What is being asked -
Scan the material for the word "говядины", then return every line where it appears.

# # # # #

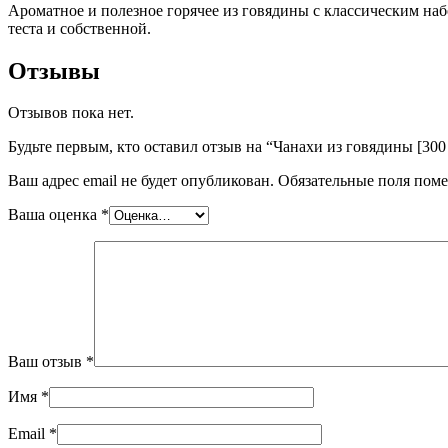
Ароматное и полезное горячее из говядины с классическим на
теста и собственной.
Отзывы
Отзывов пока нет.
Будьте первым, кто оставил отзыв на “Чанахи из говядины [300 
Ваш адрес email не будет опубликован.
Обязательные поля пом
Ваша оценка
*
Ваш отзыв
*
Имя
*
Email
*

# # # # #

Problem solution -
Ароматное и полезное горячее из говядины с классическим на
Будьте первым, кто оставил отзыв на “Чанахи из говядины [300 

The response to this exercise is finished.